Proof of the Cramér-Rao Inequality

Introduction

In the last lecture, we defined the efficiency of one unbiased estimator relative to another estimator as \[ \mathrm{eff}(\tilde\theta_n,\hat\theta_n) = \frac{\mathrm{Var}(\hat\theta_n)}{\mathrm{Var}(\tilde\theta_n)}. \] If \(\mathrm{eff}(\tilde\theta_n,\hat\theta_n) < 1\) this means that \(\hat\theta_n\) has a smaller mean squared error than \(\tilde\theta_n\), and we would prefer to use \(\hat\theta_n\) for estimating \(\theta\). The question then arises - how do we know we have the best unbiased estimator (that is, with the lowest possible variance)? The Cramér-Rao inequality gives us a way to find it by giving us a lower bound on the variance of any estimator. If an estimator achieves the lower bound, then we know that we aren’t going to get anything that has a lower variance.

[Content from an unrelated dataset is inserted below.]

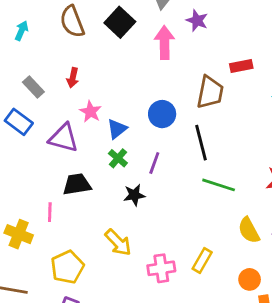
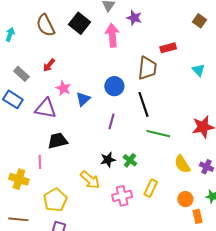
red arrow: (73, 78) -> (49, 65), turned 32
green cross: (118, 158) -> (130, 160), moved
black star: (134, 195) -> (108, 160), moved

Let’s restate the Cramér-Rao inequality, including for general estimators that are not necessarily unbiased.

Cramér-Rao Lower Bound

Theorem 1 Let \(X_1, \ldots, X_n \sim f(x \mid \theta)\) be an IID random sample, and let \(T = t(X_1, \ldots, X_n)\) be an estimator of \(\theta\), such that \(\mathbb{E}(T) = \mathbb{E}[t(X_1, \ldots, X_n)] = k(\theta)\). Then for sufficiently smooth \(f\),

\[ \text{Var}(T) \geq \frac{[k'(\theta)]^2}{nI(\theta)}. \]

(Recall that if \(\theta_0\) is the true parameter value, then \(I(\theta_0)\) is the Fisher information in a sample of size 1.)

Further, if \(\mathbb{E}(T) = k(\theta) = \theta\), that is, \(T\) is an unbiased estimator of \(\theta\), then \[ \text{Var}(T) \geq \frac{1}{I_n(\theta)} = \frac{1}{nI(\theta)} \]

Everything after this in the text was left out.